Yes. That was the Bred By Exhibitor Bitch class.


----------



## BIGDAWG (Sep 28, 2008)

Kand3 said:


> Cool pix!!  Just curious, what is the best way to find out about upcoming shows in our area? I'd love to see this in person!



Hey PG, just curious, who is that hot chick you use as a handler?:smooch: 

P.S. Gwen told me it was okay to post this!!!


----------



## telsmith1 (Sep 11, 2006)

Pointgold said:


> Yes. That was the Bred By Exhibitor Bitch class.


I thought so. She and I hung out at the UKC MI Classic a few weekends ago. Her boy Flag is gorgeous.


----------



## Alohaimee (Feb 15, 2009)

I am so in love with those dogs!! Such beautiful, silky looking, coats!!!


----------



## Ljilly28 (Jan 22, 2008)

Way to go, Maybe!


----------



## goldengirls550 (Jun 12, 2008)

Wow. That's alot of Spinones from what I'm seeing. was it a major that weekend?

Good job. Everyone looks good.


----------



## hotel4dogs (Sep 29, 2008)

I never cease to be amazed at how gorgeous some of these dogs are!! Simply stunning.


----------



## GoldenJoyx'stwo (Feb 25, 2007)

BIGDAWG said:


> Hey PG, just curious, who is that hot chick you use as a handler?:smooch:
> 
> P.S. Gwen told me it was okay to post this!!!


LOL...you're supposed to be looking at the dogs!:uhoh: 

Looks like you were very busy, PG!


----------



## Pointgold (Jun 6, 2007)

goldengirls550 said:


> Wow. That's alot of Spinones from what I'm seeing. was it a major that weekend?
> 
> Good job. Everyone looks good.


 
It was a major in bitches. Talli's brother (from a previous breeding - same sire/dam) finished by going BOW and crossing over.Another on the west coast got a major, I don't know where or the details yet.

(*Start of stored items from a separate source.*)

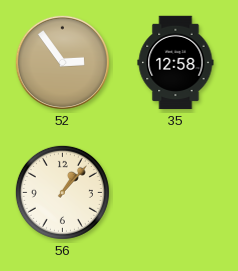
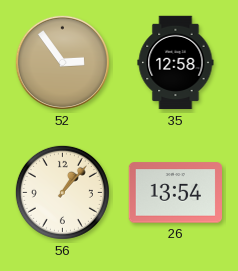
26: none -> 13:54
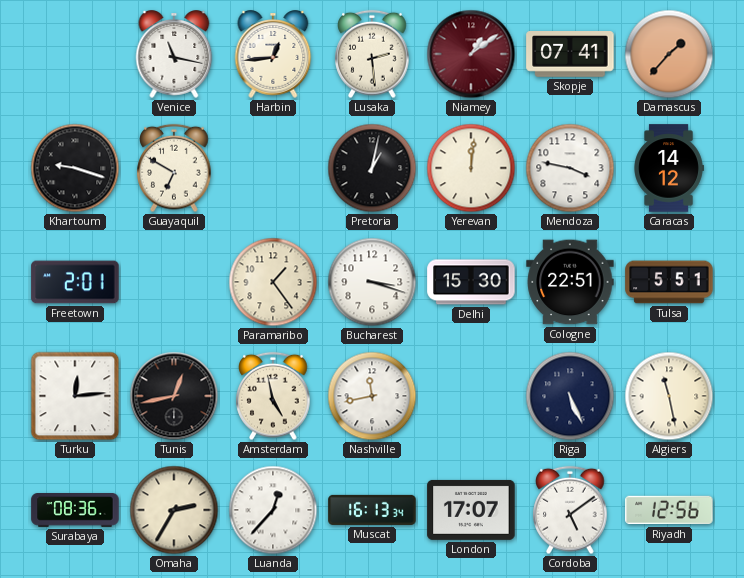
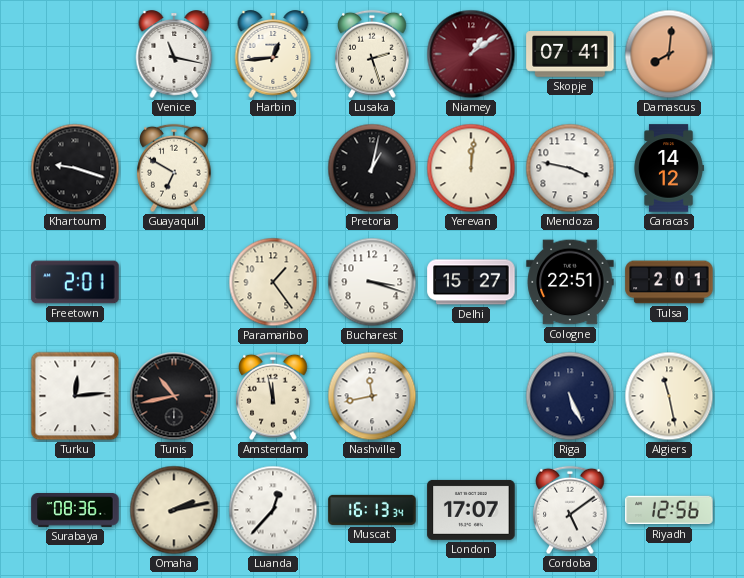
Lusaka: 2:29 -> 2:27
Damascus: 1:37 -> 8:01
Delhi: 15:30 -> 15:27
Tulsa: 5:51 -> 2:01
Tunis: 12:43 -> 10:43
Amsterdam: 4:58 -> 11:58
Omaha: 2:35 -> 2:13
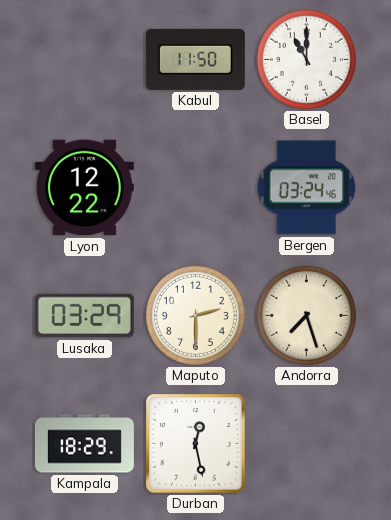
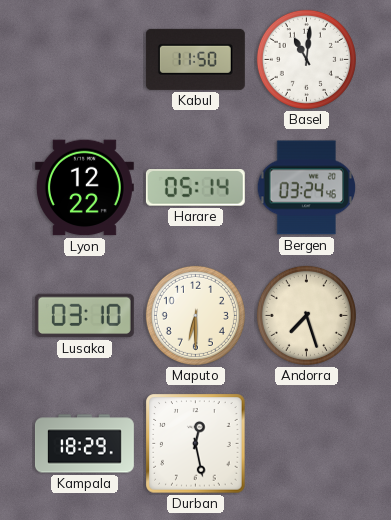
Basel: 11:00 -> 11:01
Harare: none -> 05:14
Lusaka: 03:29 -> 03:10
Maputo: 2:30 -> 6:30
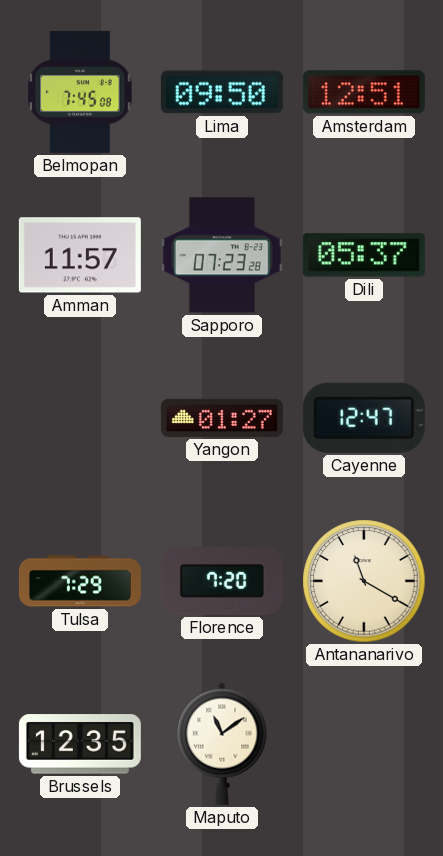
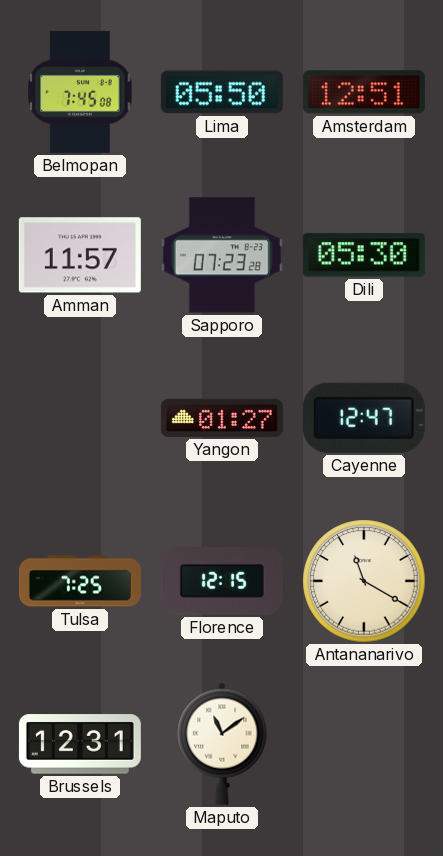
Lima: 09:50 -> 05:50
Dili: 05:37 -> 05:30
Tulsa: 7:29 -> 7:25
Florence: 7:20 -> 12:15
Brussels: 12:35 -> 12:31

I need a Spinone. They get a 5 pt major for an entry that in Goldens is barely a point.  I do love the breed, though.


----------



## Pointgold (Jun 6, 2007)

Quote:
Originally Posted by *BIGDAWG*  
_Hey PG, just curious, who is that hot chick you use as a handler?:smooch: _

_P.S. Gwen told me it was okay to post this!!!_

Quote:
Originally Posted by *KIMM* 
LOL...you're supposed to be looking at the dogs!:uhoh: 

Looks like you were very busy, PG!

It was a typo. He meant, "Who is that chick having the _hot flashes_ you use as a handler, and how long did it take her to hobble around the ring?:smooch:"


----------



## hotel4dogs (Sep 29, 2008)

:roflmao::roflmao::roflmao::roflmao::roflmao:



Pointgold said:


> Quote:
> 
> It was a typo. He meant, "Who is that chick having the _hot flashes_ you use as a handler, and how long did it take her to hobble around the ring?:smooch:"


----------



## paula bedard (Feb 5, 2008)

Being a noncompeting dog owner, the only thing out of this whole conversation I understood was 'hot flashes' ...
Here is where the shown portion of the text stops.